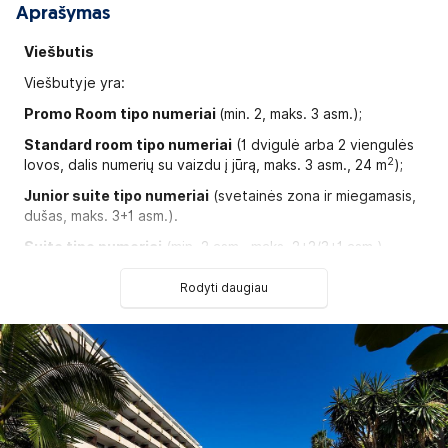
Aprašymas
Viešbutis
Viešbutyje yra:
Promo Room tipo numeriai
(min. 2, maks. 3 asm.);
Standard room tipo numeriai
(1 dvigulė arba 2 viengulės
2
lovos, dalis numerių su vaizdu į jūrą, maks. 3 asm., 24 m
);
Junior suite tipo numeriai
(svetainės zona ir miegamasis,
dušas, maks. 3+1 asm.).
Suite tipo numeriai
(min. 2 asm., maks. 2+2/3+1 asm.).
Yra numerių pritaikytų asmenims su negalia.
Rodyti daugiau
Galima atsiskaityti kreditinėmis kortelėmis:
Visa,
Mastercard, EuroCard
Apgyvendinimas
su
gyvūnais:
neįmanomas
Adresas:
Marques Villanueva del Prado s/n, Puerto dela
Cruz, Tenerifė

▸ **TASK TO CARRY OUT**
Whenever a line above includes "maks", copy it in full.

▸ **ANSWER TO THE PROBLEM**
(min. 2, maks. 3 asm.);
lovos, dalis numerių su vaizdu į jūrą, maks. 3 asm., 24 m
dušas, maks. 3+1 asm.).
(min. 2 asm., maks. 2+2/3+1 asm.).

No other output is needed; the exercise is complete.